После демобилизации он вернулся в Англию, потом приезжал на неделю, пытался найти работу в Париже, но не смог. Думаю, в конце концов он получил какую‑то исследовательскую работу у английского правительства.
– Вы когда‑нибудь подозревали что‑либо темное или достойное порицания в полковнике Макдональдс? – прямо спросил я.
– Никогда. Если бы подозревала, то не общалась бы с ним.

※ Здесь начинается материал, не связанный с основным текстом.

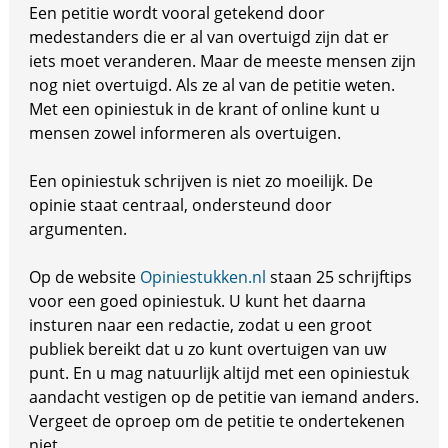
Een petitie wordt vooral getekend door
medestanders die er al van overtuigd zijn dat er
iets moet veranderen. Maar de meeste mensen zijn
nog niet overtuigd. Als ze al van de petitie weten.
Met een opiniestuk in de krant of online kunt u
mensen zowel informeren als overtuigen.
Een opiniestuk schrijven is niet zo moeilijk. De
opinie staat centraal, ondersteund door
argumenten.
Op de website
Opiniestukken.nl
staan 25 schrijftips
voor een goed opiniestuk. U kunt het daarna
insturen naar een redactie, zodat u een groot
publiek bereikt dat u zo kunt overtuigen van uw
punt. En u mag natuurlijk altijd met een opiniestuk
aandacht vestigen op de petitie van iemand anders.
Vergeet de oproep om de petitie te ondertekenen
niet.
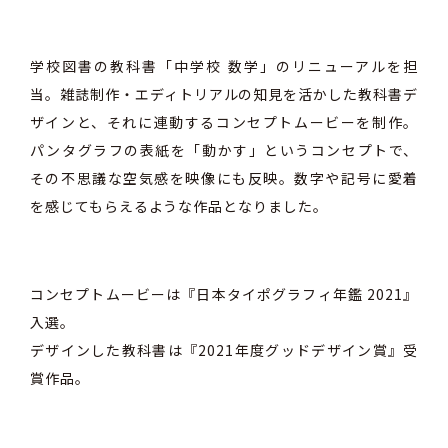
学校図書の教科書「中学校 数学」のリニューアルを担
当。雑誌制作・エディトリアルの知見を活かした教科書デ
ザインと、それに連動するコンセプトムービーを制作。
パンタグラフの表紙を「動かす」というコンセプトで、
その不思議な空気感を映像にも反映。数字や記号に愛着
を感じてもらえるような作品となりました。
コンセプトムービーは『日本タイポグラフィ年鑑 2021』
入選。
デザインした教科書は『2021年度グッドデザイン賞』受
賞作品。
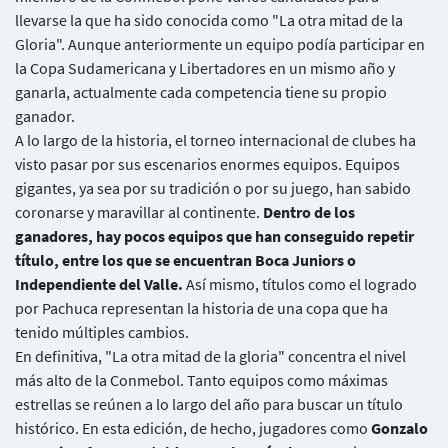
llevarse la que ha sido conocida como "La otra mitad de la
Gloria". Aunque anteriormente un equipo podía participar en
la Copa Sudamericana y Libertadores en un mismo año y
ganarla, actualmente cada competencia tiene su propio
ganador.
A lo largo de la historia, el torneo internacional de clubes ha
visto pasar por sus escenarios enormes equipos. Equipos
gigantes, ya sea por su tradición o por su juego, han sabido
coronarse y maravillar al continente.
Dentro de los
ganadores, hay pocos equipos que han conseguido repetir
título, entre los que se encuentran Boca Juniors o
Independiente del Valle.
Así mismo, títulos como el logrado
por Pachuca representan la historia de una copa que ha
tenido múltiples cambios.
En definitiva, "La otra mitad de la gloria" concentra el nivel
más alto de la Conmebol. Tanto equipos como máximas
estrellas se reúnen a lo largo del año para buscar un título
histórico. En esta edición, de hecho, jugadores como
Gonzalo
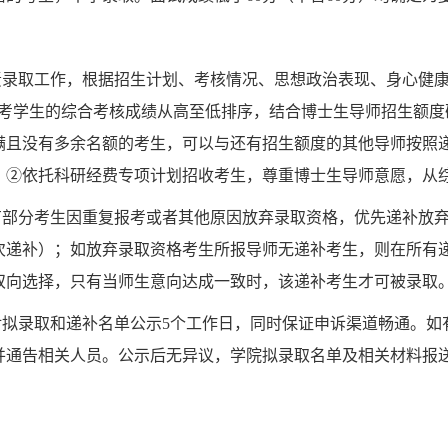
责录取工作，根据招生计划、考核情况、思想政治表现、身心健康
报考学生的综合考核成绩从高至低排序，结合博士生导师招生额度
满且没有多余名额的考生，可以与还有招生额度的其他导师按照
。②依托科研经费专项计划招收考生，尊重博士生导师意愿，从
有部分考生因重复报考或者其他原因放弃录取资格，优先递补放
次递补）；如放弃录取资格考生所报导师无递补考生，则在所有
双向选择，只有当师生意向达成一致时，该递补考生才可被录取
对拟录取和递补名单公示5个工作日，同时保证申诉渠道畅通。如
并通告相关人员。公示后无异议，学院拟录取名单及相关材料报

Искренность, достойные манеры исключали возможность сомнения в ее словах. Внезапно я почувствовал душевную пустоту. Наверное, прав был Шеф, и я просто теряю время, драгоценное время. Если, конечно, можно назвать драгоценным потраченное в пустых поисках время. Кэвел, возвращающийся с поджатым хвостом домой.
– Ничего? – настаивал я. – Ни одной черты, которая заставила бы вас задуматься?
– Хотите оскорбить меня? – тихо спросила она.
– Простите. – Я изменил подход. – Можно спросить вас, вы любили его?
– Надеюсь, не доктор Макдональд послал вас сюда? – спокойно сказала она. – Вы должны были узнать об этом из моих писем. Вам ответ известен.
– А он любил вас?
– Любил. Во всяком случае, он делал мне предложение. Не меньше десятка раз. Это вам может кое‑что сказать, не так ли?
– Но вы не согласились, – возразил я. – Если вы любили друг друга и он просил вас выйти за него замуж, то можно поинтересоваться, почему же вы отказали ему?
– Я отказала по той же причине, из‑за какой оборвалась наша дружба. Я немного побаивалась. Несмотря на торжественные заверения в любви, он был неисправимым волокитой. Но главным образом – из‑за нашего глубокого расхождения. К тому же мы не были столь стары и умудрены жизненным опытом, чтобы прислушаться к голосу рассудка.
– Расхождения? Можно спросить, какие, мадам Галль?
– Вы очень настойчивы, не правда ли? Какое это имеет значение? – Она вздохнула. – Полагаю, для вас это имеет значение, раз вы спрашиваете.
Будете спрашивать, пока не получите ответа. Секрета здесь нет никакого, но все это мелко и довольно глупо.
– И все же хотелось бы услышать.
– Не сомневаюсь. Франция после войны, как вы можете вспомнить, была в очень неустойчивом положении. У нас были партии от крайне правых до крайне левых. Я добрая католичка и принадлежала к правой католической партии, она обезоруживающе улыбнулась. – Вы таких называете самыми голубыми тори.
Ну, боюсь, что доктор Макдональд был настолько не согласен с моими политическими взглядами, что наша дружба в конце концов стала совершенно невозможной. Знаете, такие вещи случаются. Для молодого человека политика чрезвычайно важна.
– Доктор Макдональд не разделял ваших консервативных взглядов?
– Консервативных? – Она засмеялась с неподдельным изумлением. Консервативных, сказали вы?! Был ли Алекс истинным шотландским националистом или не был, сказать не могу, но одно могу утверждать совершенно безошибочно: никогда не встречала человека более неумолимого в своих взглядах. Он был прелесть. Спустя час и десять минут я вошел в холл отеля «Вогоннер», в Альфингеме.
Из Стентона я позвонил Шефу и Харденджеру, оба они сидели в гостиной и ждали меня. Хотя вечер еще и не наступил, но перед Шефом уже стояла почти пустая бутылка виски. Я никогда не замечал за ним раньше, чтобы он начинал пить до девяти вечера. Лицо его было бледным, измученным, застывшим и усталым. Впервые ему можно было дать столько лет, сколько есть. Он сидел ссутуленный, что‑то расслабленное и жалкое появилось в нем, как в человеке, сбросившем с себя груз, который пришлось долго носить.
Харденджер выглядел тоже не блестяще.